■ **Given records**:
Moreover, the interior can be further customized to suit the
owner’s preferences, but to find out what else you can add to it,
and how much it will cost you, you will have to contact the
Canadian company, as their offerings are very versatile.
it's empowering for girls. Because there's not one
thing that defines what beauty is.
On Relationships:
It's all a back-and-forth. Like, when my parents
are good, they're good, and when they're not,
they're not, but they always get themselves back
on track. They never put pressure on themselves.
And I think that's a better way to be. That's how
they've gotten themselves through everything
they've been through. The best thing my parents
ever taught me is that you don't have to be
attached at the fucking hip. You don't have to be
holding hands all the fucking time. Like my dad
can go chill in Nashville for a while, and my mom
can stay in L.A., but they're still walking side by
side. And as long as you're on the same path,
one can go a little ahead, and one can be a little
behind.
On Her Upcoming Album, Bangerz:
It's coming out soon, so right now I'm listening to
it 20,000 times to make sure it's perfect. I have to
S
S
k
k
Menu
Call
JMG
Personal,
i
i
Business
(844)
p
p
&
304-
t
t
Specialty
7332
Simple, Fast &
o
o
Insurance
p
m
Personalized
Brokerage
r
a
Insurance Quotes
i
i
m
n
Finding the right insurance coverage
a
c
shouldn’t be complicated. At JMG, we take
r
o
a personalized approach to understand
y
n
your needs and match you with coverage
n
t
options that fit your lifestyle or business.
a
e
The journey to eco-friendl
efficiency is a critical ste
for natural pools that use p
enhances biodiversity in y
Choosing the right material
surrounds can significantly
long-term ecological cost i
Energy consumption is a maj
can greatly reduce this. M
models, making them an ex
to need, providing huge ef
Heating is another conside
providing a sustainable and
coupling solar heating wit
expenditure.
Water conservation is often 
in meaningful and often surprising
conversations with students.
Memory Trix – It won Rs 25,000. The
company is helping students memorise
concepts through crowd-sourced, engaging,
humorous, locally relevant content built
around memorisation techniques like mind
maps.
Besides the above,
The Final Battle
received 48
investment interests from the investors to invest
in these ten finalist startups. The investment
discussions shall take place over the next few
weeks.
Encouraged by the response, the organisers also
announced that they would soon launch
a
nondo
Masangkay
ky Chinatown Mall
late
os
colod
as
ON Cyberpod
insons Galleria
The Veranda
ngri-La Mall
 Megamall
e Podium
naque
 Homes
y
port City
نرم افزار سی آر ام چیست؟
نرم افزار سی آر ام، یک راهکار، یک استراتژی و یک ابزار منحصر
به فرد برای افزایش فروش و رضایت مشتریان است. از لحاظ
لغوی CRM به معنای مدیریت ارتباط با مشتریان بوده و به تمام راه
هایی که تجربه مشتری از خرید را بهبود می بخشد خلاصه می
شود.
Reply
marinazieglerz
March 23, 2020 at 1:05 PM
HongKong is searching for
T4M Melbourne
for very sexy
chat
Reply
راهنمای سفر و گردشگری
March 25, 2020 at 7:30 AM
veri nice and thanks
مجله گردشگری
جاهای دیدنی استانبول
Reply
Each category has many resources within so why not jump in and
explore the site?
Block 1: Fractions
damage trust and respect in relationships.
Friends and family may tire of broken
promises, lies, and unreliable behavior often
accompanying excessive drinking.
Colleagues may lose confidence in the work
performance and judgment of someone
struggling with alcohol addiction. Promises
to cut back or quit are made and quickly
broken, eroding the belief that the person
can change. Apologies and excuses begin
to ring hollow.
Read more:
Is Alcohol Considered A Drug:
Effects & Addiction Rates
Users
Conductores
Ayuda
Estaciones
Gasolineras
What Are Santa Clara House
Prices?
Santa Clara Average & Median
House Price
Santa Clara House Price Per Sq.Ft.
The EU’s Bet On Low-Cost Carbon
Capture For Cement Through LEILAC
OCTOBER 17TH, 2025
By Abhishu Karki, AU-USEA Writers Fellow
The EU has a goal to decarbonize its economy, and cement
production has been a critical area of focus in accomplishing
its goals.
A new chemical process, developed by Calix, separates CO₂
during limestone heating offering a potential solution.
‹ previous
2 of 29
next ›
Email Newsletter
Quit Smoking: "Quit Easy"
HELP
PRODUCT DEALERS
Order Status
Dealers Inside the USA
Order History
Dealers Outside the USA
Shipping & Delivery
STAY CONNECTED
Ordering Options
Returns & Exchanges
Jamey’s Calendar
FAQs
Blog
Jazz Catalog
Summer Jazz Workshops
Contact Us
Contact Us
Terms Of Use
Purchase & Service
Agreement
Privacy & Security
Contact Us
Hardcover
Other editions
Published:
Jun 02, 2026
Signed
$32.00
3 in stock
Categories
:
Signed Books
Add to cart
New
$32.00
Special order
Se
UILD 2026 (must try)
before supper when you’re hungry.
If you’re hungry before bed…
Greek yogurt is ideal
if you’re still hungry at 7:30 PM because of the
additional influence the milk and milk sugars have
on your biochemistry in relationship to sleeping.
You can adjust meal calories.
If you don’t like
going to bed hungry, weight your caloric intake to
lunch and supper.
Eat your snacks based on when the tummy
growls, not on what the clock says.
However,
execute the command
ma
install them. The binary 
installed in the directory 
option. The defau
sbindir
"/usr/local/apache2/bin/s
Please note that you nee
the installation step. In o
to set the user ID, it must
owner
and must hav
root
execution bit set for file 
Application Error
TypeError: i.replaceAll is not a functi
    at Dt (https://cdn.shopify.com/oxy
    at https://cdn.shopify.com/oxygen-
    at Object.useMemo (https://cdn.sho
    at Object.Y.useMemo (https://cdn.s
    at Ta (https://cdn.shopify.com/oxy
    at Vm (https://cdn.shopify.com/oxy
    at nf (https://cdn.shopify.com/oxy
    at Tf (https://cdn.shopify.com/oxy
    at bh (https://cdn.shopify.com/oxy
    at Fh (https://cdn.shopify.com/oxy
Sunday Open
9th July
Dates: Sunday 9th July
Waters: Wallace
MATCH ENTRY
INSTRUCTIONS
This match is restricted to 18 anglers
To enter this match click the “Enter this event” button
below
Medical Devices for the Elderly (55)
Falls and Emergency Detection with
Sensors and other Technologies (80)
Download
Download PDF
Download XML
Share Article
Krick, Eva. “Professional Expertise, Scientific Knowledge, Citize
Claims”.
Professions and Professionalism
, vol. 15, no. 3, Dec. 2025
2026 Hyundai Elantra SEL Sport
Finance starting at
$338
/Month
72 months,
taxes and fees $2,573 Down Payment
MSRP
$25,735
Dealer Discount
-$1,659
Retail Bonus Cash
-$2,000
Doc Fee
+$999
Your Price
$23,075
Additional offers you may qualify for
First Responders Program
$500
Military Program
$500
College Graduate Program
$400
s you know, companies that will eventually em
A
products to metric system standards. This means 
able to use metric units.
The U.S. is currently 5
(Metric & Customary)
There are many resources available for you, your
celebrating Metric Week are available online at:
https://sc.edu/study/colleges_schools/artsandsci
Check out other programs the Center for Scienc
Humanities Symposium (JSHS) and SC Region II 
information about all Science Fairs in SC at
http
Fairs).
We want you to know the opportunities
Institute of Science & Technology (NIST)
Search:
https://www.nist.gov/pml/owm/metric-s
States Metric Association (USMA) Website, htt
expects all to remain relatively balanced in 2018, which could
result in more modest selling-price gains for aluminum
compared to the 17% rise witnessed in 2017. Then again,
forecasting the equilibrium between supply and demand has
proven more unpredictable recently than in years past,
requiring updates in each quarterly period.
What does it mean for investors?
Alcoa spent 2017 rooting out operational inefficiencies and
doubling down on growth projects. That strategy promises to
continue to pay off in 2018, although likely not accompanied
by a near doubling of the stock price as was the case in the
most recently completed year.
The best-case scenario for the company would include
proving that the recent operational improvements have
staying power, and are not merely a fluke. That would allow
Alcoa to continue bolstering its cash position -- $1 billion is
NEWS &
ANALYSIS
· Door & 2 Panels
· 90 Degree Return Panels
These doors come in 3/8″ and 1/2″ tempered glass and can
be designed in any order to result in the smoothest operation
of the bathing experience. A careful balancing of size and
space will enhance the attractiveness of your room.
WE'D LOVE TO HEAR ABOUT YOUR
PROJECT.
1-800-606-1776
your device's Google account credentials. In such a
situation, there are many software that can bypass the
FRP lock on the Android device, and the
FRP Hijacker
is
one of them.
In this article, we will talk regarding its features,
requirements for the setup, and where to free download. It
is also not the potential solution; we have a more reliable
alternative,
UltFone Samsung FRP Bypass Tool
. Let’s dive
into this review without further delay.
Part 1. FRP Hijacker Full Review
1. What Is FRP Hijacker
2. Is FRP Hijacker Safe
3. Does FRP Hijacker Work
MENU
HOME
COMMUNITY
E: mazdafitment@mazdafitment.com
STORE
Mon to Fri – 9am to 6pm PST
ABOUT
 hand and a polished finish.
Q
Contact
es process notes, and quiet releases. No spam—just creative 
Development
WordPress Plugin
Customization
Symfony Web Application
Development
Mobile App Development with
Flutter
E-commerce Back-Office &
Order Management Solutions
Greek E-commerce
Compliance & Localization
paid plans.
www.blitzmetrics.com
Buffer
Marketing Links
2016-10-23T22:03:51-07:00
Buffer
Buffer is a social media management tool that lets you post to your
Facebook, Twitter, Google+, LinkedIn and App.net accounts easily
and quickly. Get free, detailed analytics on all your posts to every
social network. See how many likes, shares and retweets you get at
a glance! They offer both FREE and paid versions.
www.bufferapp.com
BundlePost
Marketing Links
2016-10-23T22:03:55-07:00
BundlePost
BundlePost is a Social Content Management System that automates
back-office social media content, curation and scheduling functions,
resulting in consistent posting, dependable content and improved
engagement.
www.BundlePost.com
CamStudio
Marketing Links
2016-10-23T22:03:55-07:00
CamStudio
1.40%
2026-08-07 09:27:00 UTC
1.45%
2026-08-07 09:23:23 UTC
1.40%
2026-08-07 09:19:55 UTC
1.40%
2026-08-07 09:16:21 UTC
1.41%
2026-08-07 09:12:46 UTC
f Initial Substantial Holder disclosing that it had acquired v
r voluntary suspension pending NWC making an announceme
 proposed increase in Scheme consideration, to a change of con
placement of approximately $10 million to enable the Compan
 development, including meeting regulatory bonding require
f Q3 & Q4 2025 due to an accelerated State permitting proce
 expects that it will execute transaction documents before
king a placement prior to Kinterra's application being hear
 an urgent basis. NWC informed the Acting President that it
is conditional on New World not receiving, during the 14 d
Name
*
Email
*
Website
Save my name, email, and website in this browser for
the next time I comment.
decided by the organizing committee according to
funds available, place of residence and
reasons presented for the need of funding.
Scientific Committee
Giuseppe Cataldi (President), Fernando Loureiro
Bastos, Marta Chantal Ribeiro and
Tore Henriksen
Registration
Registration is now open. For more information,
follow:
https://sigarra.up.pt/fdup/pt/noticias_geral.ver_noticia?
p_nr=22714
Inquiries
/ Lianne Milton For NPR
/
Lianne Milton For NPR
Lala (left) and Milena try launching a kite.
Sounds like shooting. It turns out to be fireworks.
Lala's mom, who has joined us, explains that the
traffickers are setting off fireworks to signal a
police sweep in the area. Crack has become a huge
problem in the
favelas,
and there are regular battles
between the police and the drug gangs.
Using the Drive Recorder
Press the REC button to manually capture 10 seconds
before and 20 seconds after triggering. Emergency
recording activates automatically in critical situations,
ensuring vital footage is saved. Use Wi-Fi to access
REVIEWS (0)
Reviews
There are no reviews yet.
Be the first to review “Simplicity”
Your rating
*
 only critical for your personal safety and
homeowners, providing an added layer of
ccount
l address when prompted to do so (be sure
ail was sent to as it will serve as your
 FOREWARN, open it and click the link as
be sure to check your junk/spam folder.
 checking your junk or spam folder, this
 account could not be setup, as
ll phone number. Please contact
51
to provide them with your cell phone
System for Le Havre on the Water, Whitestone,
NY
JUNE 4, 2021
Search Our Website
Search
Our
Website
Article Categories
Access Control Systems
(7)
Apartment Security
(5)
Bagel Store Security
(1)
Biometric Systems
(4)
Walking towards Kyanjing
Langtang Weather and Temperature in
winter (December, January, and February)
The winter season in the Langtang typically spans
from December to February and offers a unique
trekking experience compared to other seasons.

■ **Exercise prompt**: Say how many lines of the listing above contain "continue", giving nothing but the number.

■ **Task result**: 2